Your instructions
The entries that follow are to be duplicated in full, character for character.

** Data follows **

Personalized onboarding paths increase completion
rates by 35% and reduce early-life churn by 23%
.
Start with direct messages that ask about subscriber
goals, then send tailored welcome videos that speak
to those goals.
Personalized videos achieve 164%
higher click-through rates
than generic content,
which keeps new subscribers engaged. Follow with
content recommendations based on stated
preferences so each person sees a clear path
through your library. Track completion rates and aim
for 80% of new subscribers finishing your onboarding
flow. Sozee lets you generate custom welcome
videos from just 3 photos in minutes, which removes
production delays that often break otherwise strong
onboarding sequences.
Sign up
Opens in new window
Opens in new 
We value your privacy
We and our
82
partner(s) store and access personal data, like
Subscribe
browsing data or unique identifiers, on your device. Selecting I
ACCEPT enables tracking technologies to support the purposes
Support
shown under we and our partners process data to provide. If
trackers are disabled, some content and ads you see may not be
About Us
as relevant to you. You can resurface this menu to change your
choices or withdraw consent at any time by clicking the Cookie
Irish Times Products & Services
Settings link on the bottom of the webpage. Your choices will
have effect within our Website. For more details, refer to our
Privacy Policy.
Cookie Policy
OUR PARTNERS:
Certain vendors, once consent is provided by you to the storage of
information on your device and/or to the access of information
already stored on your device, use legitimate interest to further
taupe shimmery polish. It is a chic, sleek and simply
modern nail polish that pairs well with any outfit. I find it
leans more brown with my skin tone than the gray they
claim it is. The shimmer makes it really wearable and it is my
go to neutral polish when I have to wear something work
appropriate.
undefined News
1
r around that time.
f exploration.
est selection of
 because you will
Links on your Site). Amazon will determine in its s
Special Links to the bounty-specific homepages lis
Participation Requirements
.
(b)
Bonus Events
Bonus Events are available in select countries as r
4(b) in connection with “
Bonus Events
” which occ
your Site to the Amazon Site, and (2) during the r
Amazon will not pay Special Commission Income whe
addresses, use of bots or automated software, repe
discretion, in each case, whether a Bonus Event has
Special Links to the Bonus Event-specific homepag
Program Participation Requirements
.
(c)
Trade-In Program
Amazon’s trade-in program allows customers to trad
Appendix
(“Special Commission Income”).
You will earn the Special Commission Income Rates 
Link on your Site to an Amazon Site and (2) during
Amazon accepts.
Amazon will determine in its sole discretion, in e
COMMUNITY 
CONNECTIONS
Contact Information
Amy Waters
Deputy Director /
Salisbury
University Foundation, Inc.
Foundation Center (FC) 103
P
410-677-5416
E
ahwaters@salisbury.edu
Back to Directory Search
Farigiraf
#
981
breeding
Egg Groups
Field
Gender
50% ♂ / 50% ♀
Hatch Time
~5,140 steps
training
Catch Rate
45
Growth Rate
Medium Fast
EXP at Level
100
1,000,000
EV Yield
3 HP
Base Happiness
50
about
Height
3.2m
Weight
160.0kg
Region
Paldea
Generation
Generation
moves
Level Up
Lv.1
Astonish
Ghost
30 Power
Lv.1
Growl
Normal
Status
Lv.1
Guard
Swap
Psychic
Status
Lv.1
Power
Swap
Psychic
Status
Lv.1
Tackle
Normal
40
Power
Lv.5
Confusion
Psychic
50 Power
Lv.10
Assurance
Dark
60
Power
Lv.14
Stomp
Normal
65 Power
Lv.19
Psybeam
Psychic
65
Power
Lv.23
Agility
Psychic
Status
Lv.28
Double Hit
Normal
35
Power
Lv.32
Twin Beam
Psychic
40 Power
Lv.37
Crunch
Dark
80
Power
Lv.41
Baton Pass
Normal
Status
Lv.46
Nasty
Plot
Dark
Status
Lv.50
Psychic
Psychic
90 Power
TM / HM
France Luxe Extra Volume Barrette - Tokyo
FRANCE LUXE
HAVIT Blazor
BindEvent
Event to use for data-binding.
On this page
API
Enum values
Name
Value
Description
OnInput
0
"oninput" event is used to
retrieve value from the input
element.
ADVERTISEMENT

** End of Data **

Task output
Personalized onboarding paths increase completion
rates by 35% and reduce early-life churn by 23%
.
Start with direct messages that ask about subscriber
goals, then send tailored welcome videos that speak
to those goals.
Personalized videos achieve 164%
higher click-through rates
than generic content,
which keeps new subscribers engaged. Follow with
content recommendations based on stated
preferences so each person sees a clear path
through your library. Track completion rates and aim
for 80% of new subscribers finishing your onboarding
flow. Sozee lets you generate custom welcome
videos from just 3 photos in minutes, which removes
production delays that often break otherwise strong
onboarding sequences.
Sign up
Opens in new window
Opens in new 
We value your privacy
We and our
82
partner(s) store and access personal data, like
Subscribe
browsing data or unique identifiers, on your device. Selecting I
ACCEPT enables tracking technologies to support the purposes
Support
shown under we and our partners process data to provide. If
trackers are disabled, some content and ads you see may not be
About Us
as relevant to you. You can resurface this menu to change your
choices or withdraw consent at any time by clicking the Cookie
Irish Times Products & Services
Settings link on the bottom of the webpage. Your choices will
have effect within our Website. For more details, refer to our
Privacy Policy.
Cookie Policy
OUR PARTNERS:
Certain vendors, once consent is provided by you to the storage of
information on your device and/or to the access of information
already stored on your device, use legitimate interest to further
taupe shimmery polish. It is a chic, sleek and simply
modern nail polish that pairs well with any outfit. I find it
leans more brown with my skin tone than the gray they
claim it is. The shimmer makes it really wearable and it is my
go to neutral polish when I have to wear something work
appropriate.
undefined News
1
r around that time.
f exploration.
est selection of
 because you will
Links on your Site). Amazon will determine in its s
Special Links to the bounty-specific homepages lis
Participation Requirements
.
(b)
Bonus Events
Bonus Events are available in select countries as r
4(b) in connection with “
Bonus Events
” which occ
your Site to the Amazon Site, and (2) during the r
Amazon will not pay Special Commission Income whe
addresses, use of bots or automated software, repe
discretion, in each case, whether a Bonus Event has
Special Links to the Bonus Event-specific homepag
Program Participation Requirements
.
(c)
Trade-In Program
Amazon’s trade-in program allows customers to trad
Appendix
(“Special Commission Income”).
You will earn the Special Commission Income Rates 
Link on your Site to an Amazon Site and (2) during
Amazon accepts.
Amazon will determine in its sole discretion, in e
COMMUNITY 
CONNECTIONS
Contact Information
Amy Waters
Deputy Director /
Salisbury
University Foundation, Inc.
Foundation Center (FC) 103
P
410-677-5416
E
ahwaters@salisbury.edu
Back to Directory Search
Farigiraf
#
981
breeding
Egg Groups
Field
Gender
50% ♂ / 50% ♀
Hatch Time
~5,140 steps
training
Catch Rate
45
Growth Rate
Medium Fast
EXP at Level
100
1,000,000
EV Yield
3 HP
Base Happiness
50
about
Height
3.2m
Weight
160.0kg
Region
Paldea
Generation
Generation
moves
Level Up
Lv.1
Astonish
Ghost
30 Power
Lv.1
Growl
Normal
Status
Lv.1
Guard
Swap
Psychic
Status
Lv.1
Power
Swap
Psychic
Status
Lv.1
Tackle
Normal
40
Power
Lv.5
Confusion
Psychic
50 Power
Lv.10
Assurance
Dark
60
Power
Lv.14
Stomp
Normal
65 Power
Lv.19
Psybeam
Psychic
65
Power
Lv.23
Agility
Psychic
Status
Lv.28
Double Hit
Normal
35
Power
Lv.32
Twin Beam
Psychic
40 Power
Lv.37
Crunch
Dark
80
Power
Lv.41
Baton Pass
Normal
Status
Lv.46
Nasty
Plot
Dark
Status
Lv.50
Psychic
Psychic
90 Power
TM / HM
France Luxe Extra Volume Barrette - Tokyo
FRANCE LUXE
HAVIT Blazor
BindEvent
Event to use for data-binding.
On this page
API
Enum values
Name
Value
Description
OnInput
0
"oninput" event is used to
retrieve value from the input
element.
ADVERTISEMENT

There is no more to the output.